Purpose : We previously cultured monkey and human retinal explants under hypoxia/reoxygenation. Calpain-activated proteolysis was discovered to be a mechanism for retinal ganglion cell (RGC) death. Further details on how calpain causes cell death were needed. The purpose of the present experiment was to determine the detailed molecular mechanisms for calpain-induced RGC death.

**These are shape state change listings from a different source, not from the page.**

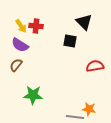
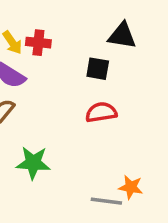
black triangle: (84, 22) -> (122, 36), turned -36
red semicircle: (95, 66) -> (101, 112), moved

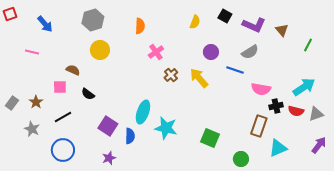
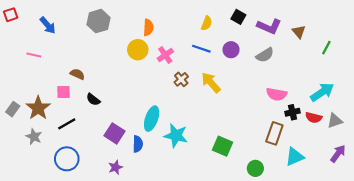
yellow circle: (100, 50) -> (138, 50), moved
purple circle: (211, 52) -> (231, 50), moved
blue line: (235, 70) -> (201, 49), moved
brown star: (36, 102) -> (38, 108), size x1.6

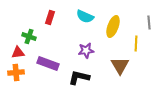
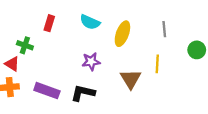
yellow line: (136, 44) -> (157, 64), moved
red triangle: (18, 53) -> (12, 64), turned 40
purple rectangle: (48, 64) -> (47, 91), moved

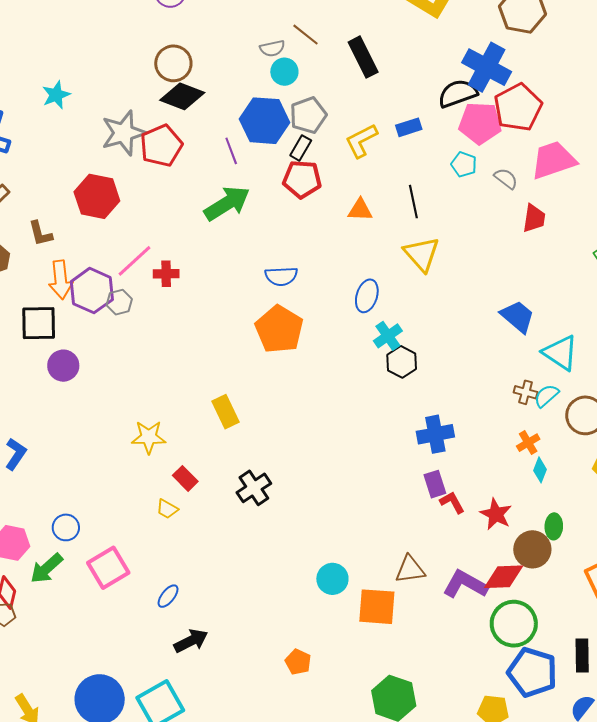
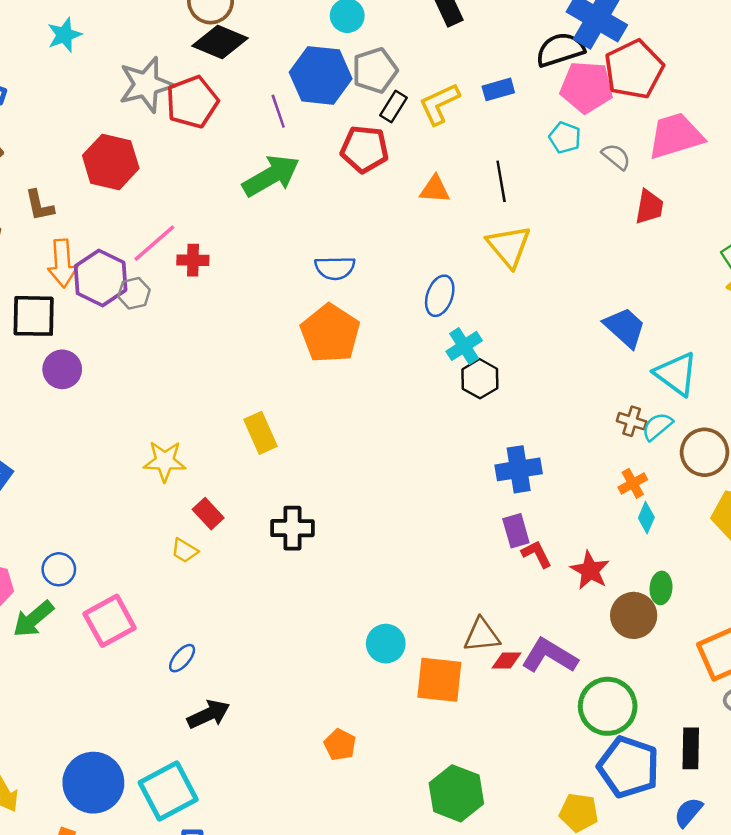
black rectangle: (301, 148) -> (393, 106), moved
black cross: (254, 488) -> (292, 528), turned 32
red diamond: (504, 577) -> (507, 660), moved, size x0.6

Methods : Retinal organoids were differentiated from human iPS cells. Retinal organoids and RGCs purified with magnetic activated cell sorting were confirmed by quantitative PCR using specific markers. Localization of calpain-related proteins was observed by immunohistochemistry (IHC). Retinal organoids and purified RGCs labeled with tdTomato were cultured with or without calcium chelator BAPTA or calpain inhibitor SNJ-1945 under hypoxia/reoxygenation. TdTomato-positive RGCs were counted with confocal microscopy or flow cytometry. Spectrin breakdown product 150 (SBDP150, specific marker for calpain activation) was visualized by IHC and western blotting (WB). Apoptosis inducing factor (AIF) was determined by WB.

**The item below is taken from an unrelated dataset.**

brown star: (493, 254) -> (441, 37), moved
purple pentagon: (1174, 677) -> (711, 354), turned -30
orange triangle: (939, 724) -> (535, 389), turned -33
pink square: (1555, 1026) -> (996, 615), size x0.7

Results : Specific markers for differentiated retinal cells were expressed in retinal organoids. RGC marker Brn3B co-localized with tdTomato-labeled cells in retinal organoids and purified RGCs. Calpains 1 and 2, endogenous inhibitor calpastatin, and calpain substrate spectrin were localized in RGCs. Hypoxia/reoxygenation caused calpain activation and cell death. These changes were inhibited by BAPTA and SNJ-1945. Truncated AIF (tAIF) appeared in hypoxic retinal organoids, and this was ameliorated by SNJ-1945.

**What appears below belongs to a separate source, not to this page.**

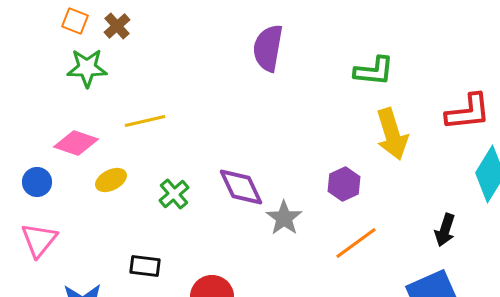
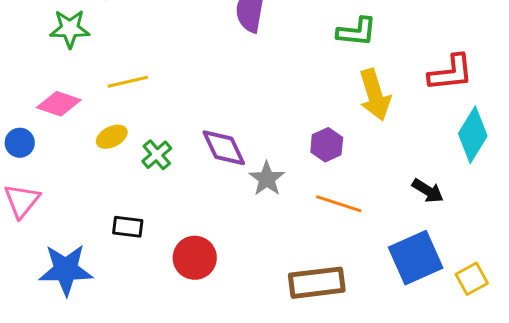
yellow ellipse: (111, 180) -> (112, 137), moved
black arrow: (445, 230) -> (428, 191), turned -76
orange line: (356, 243) -> (339, 204), turned 54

Conclusions : Calpain caused proteolysis of AIF in addition to structural proteins. This suggests that activated calpains in mitochondria as well as in cytosol could contribute to cell death in hypoxic RGCs. iPS-derived human retinal organoids and purified RGCs were useful in such studies on cell death mechanisms.

This abstract was presented at the 2024 ARVO Annual Meeting, held in Seattle, WA, May 5-9, 2024.